Hollywood, CA (December 21, 2017)—Alone in Bermuda in 1980, John Lennon began writing songs for the first time in years—some that would become the foundation for his final album, Double Fantasy, and others that were meant for his fellow former Beatle, Ringo Starr, to record. With only consumer cassette recorders available on the island, Lennon began demoing the songs and eventually gave Starr a tape of tunes that included a rough draft of “Real Love,” later to be augmented by the surviving Beatles for a Beatles Anthology single in 1995. But in the years after Lennon’s death on December 8 that year, the simple cassette became priceless to Starr—not as memorabilia, but for its personal significance. And then it went missing.
Or so he thought.
Lennon’s producer/engineer, Jack Douglas, explains, “I was hanging out with Ringo [recently] and he said to me, ‘I had a bunch of John’s memorabilia in a box and when I moved, the box disappeared. I don’t have that cassette from Bermuda anymore.'”

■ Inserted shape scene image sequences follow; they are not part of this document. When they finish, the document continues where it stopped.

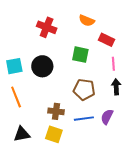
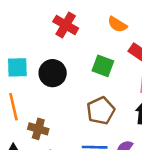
brown pentagon: (84, 90) -> (101, 111), turned 30
brown cross: (56, 111) -> (38, 129), moved

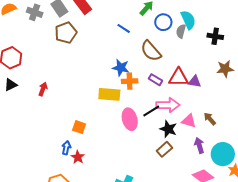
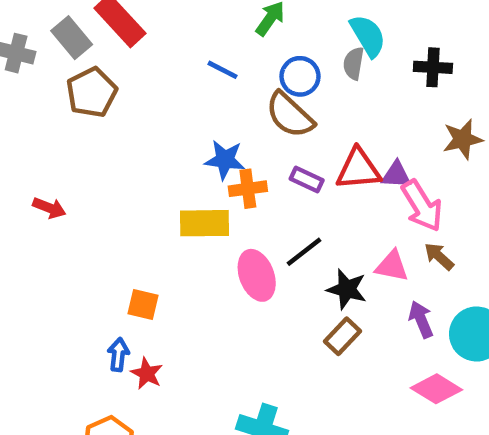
blue circle: (163, 22) -> (300, 76), moved
red arrow: (43, 89) -> (49, 208), moved, turned 96
pink arrow: (168, 105) -> (422, 206), moved, turned 65

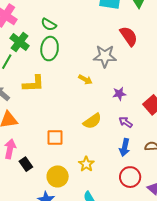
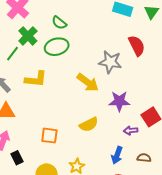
green ellipse: (50, 49) -> (57, 47), turned 60
yellow arrow: (85, 80) -> (88, 82), size x1.6
purple star: (119, 94) -> (119, 101), size x1.5
purple arrow: (126, 122) -> (131, 130), moved, turned -48

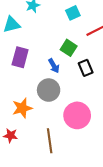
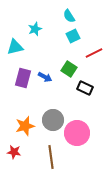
blue arrow: (54, 66) -> (45, 77), moved, turned -32
black rectangle: (86, 68) -> (85, 88), turned -42
gray circle: (49, 90) -> (53, 120), moved

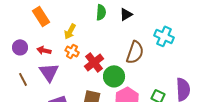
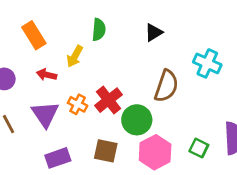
green semicircle: (101, 12) -> (99, 30), moved
red arrow: (44, 50) -> (47, 75), moved
orange cross: (72, 51) -> (78, 104), moved

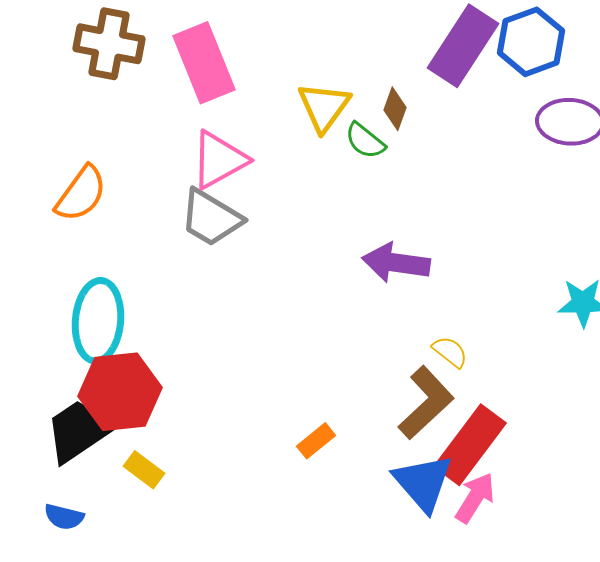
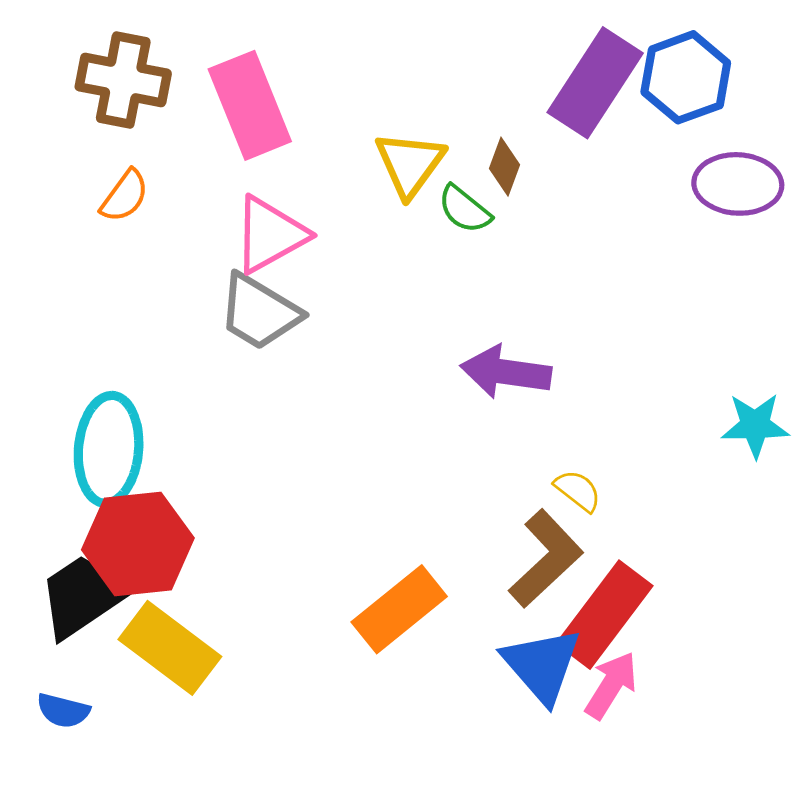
orange semicircle: (81, 194) -> (125, 196), moved, size x0.7
orange rectangle: (316, 441) -> (399, 609), size x1.8
yellow rectangle: (144, 470) -> (170, 648), size x1.8

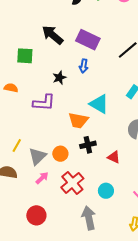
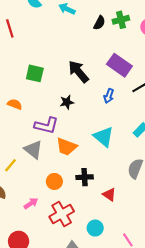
black arrow: (53, 35) -> (78, 72), moved
purple rectangle: (88, 40) -> (119, 65), moved
blue arrow: (84, 66) -> (109, 96), moved
orange trapezoid: (78, 120) -> (66, 147), moved
gray triangle: (38, 156) -> (33, 150), moved, turned -48

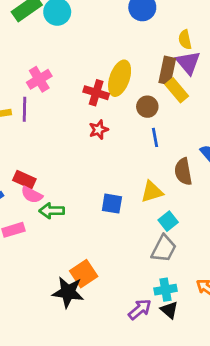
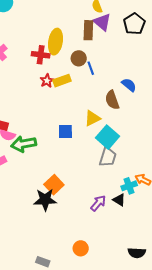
yellow rectangle: (177, 90) -> (62, 81), moved, turned -60
blue line: (155, 137) -> (91, 68), moved
green arrow: (52, 211) -> (24, 144), size x1.4
cyan square: (168, 221) -> (107, 137), size x1.6
cyan cross: (166, 290) -> (129, 186), moved

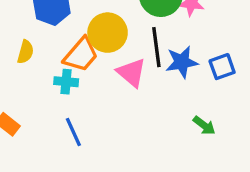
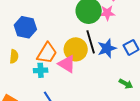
yellow circle: (108, 33) -> (76, 49), moved
pink triangle: (131, 73) -> (67, 64), moved

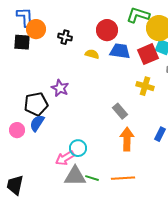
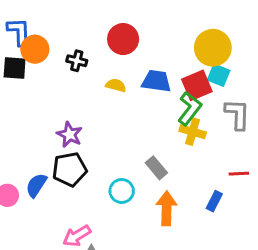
green L-shape: (138, 15) -> (190, 109), moved, turned 110
red circle: (107, 30) -> (123, 39), moved
black pentagon: (36, 104) -> (70, 169), moved
cyan circle: (78, 148) -> (122, 191), moved

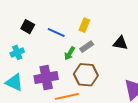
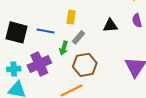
black square: (28, 27) -> (17, 32), size x1.6
cyan cross: (17, 52) -> (14, 69), moved, turned 32
purple cross: (46, 78) -> (39, 64), moved

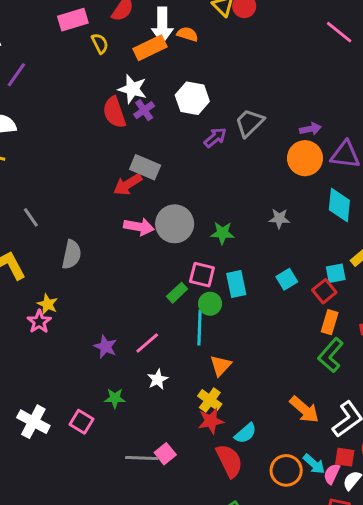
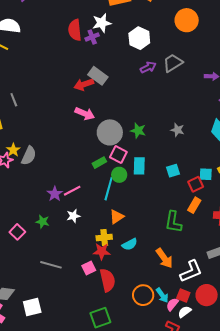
white star: (132, 89) -> (102, 23), turned 30
purple cross: (144, 110) -> (92, 37), moved
red semicircle: (114, 112) -> (75, 30), moved
orange circle: (305, 158) -> (187, 20), moved
gray line: (31, 217) -> (14, 100), moved
gray circle: (175, 224) -> (110, 132), moved
gray semicircle: (72, 255) -> (29, 156), moved
purple star: (105, 347) -> (55, 194), moved
green L-shape: (331, 355) -> (173, 222), moved, turned -45
yellow cross: (210, 400) -> (104, 237), turned 35
cyan semicircle: (245, 433) -> (130, 244), moved
pink square: (165, 454) -> (89, 268), moved

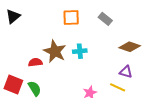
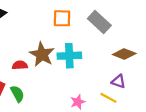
gray rectangle: (105, 19) -> (99, 22), size x1.5
cyan cross: (80, 51) -> (69, 56), size x1.5

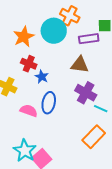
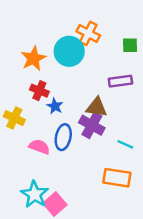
purple rectangle: (89, 39) -> (120, 81), moved
brown triangle: (80, 65) -> (97, 107), moved
purple cross: (86, 93) -> (92, 125), moved
orange rectangle: (94, 137) -> (117, 178), turned 55

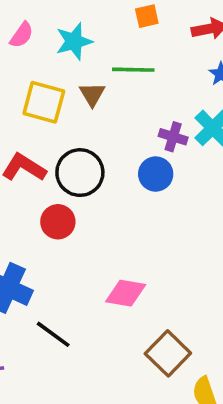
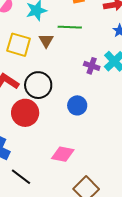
blue circle: (156, 174) -> (77, 105), moved
red circle: (58, 222) -> (25, 113), size x1.4

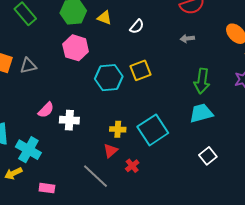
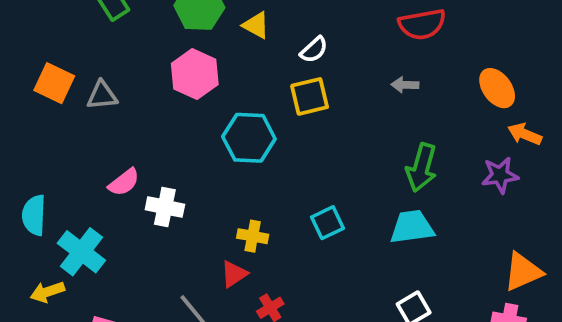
yellow square: (141, 70) -> (310, 96), moved
cyan square: (153, 130) -> (328, 223), moved, size x0.6

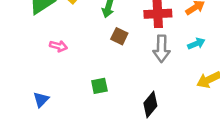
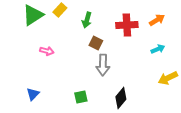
gray arrow: (162, 49) -> (103, 65), moved
green square: (99, 86) -> (81, 97), moved

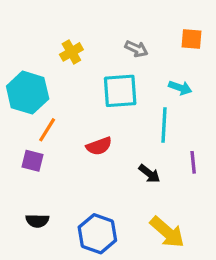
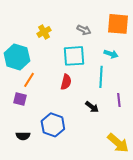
orange square: (192, 39) -> (118, 24), size x1.6
red semicircle: (99, 146) -> (66, 82), moved, turned -56
yellow arrow: (167, 232) -> (118, 143), moved
blue hexagon: (97, 234) -> (53, 125), moved

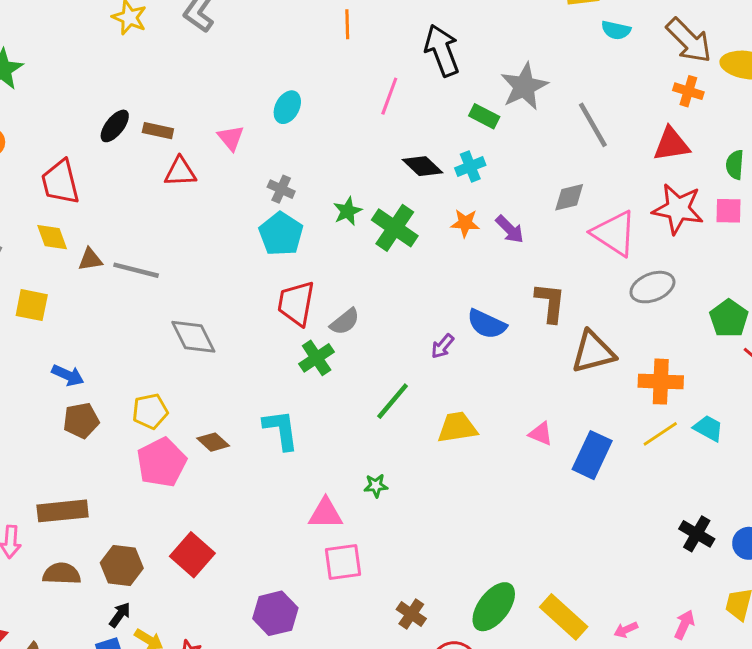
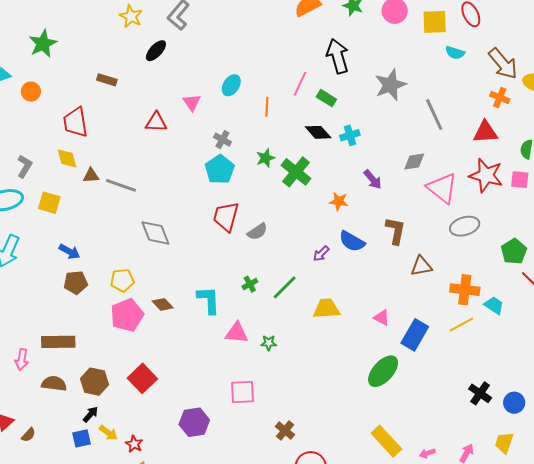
orange line: (347, 24) -> (267, 107), moved
green rectangle: (484, 116) -> (326, 98), moved
black ellipse: (115, 126) -> (156, 51), moved
brown rectangle: (158, 131) -> (107, 80), moved
orange star: (465, 223) -> (339, 201), moved
brown triangle: (593, 352) -> (421, 266), size x0.7
green cross: (317, 358) -> (250, 284), moved, size x0.7
cyan trapezoid: (708, 428) -> (494, 305), moved
pink triangle: (325, 514) -> (237, 333), moved
green ellipse: (494, 607) -> (383, 371), moved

As it turned out, the cassette was safe in the hands of Douglas, who co-produced Double Fantasy with Lennon and Yoko Ono. As he recalled, the cassette only existed because Lennon’s sojourn to Bermuda began with a sailing trip from Newport, RI to the small island nation. What started as a relaxing yacht trip became a nightmare, however, when the boat was enveloped by a severe storm that left most of the crew seasick and exhausted. As a result, Lennon the passenger wound up single-handedly steering the boat through the storm, alone for much of the trip. When he arrived in Bermuda, he found himself energized with regained confidence for having survived the terrifying ordeal, and that in turn, led to an unexpected deluge of songs.
When Douglas realized he had the lost demo cassette, he knew what to do. “I wanted to make a CD of the cassette for Ringo and came to United Recording to work with archivist Dan Johnson,” Douglas said.
While United has recorded thousands of legendary sessions going back decades, its archiving department is a relatively new addition, well-suited to preserve the priceless recording. “We built our new archiving studio to accommodate analog and early digital recordings that are nearing the end of their shelf lives,” said United studio manager Rob Goodchild. “We ensure recordings are properly preserved and archived.”
Nonetheless, Johnson, head archivist at United, had no idea he would be saving legendary lost demos when he came to work that day. “I didn’t know what Jack was planning; he booked some time and explained he wanted to transfer a cassette,” he recalled.
Johnson soon found out and then faced a different challenge: “It was one of those ‘Oh my God’ moments, but you have to maintain a level of professionalism.
“I made sure everything was aligned properly and that the machine would accept the tape,” he added. “The cassette was in great condition and played back perfectly.”
Douglas, on hand to hear the transfer, was also pleased, praising the results: “It’s incredible to hear what Dan has done.”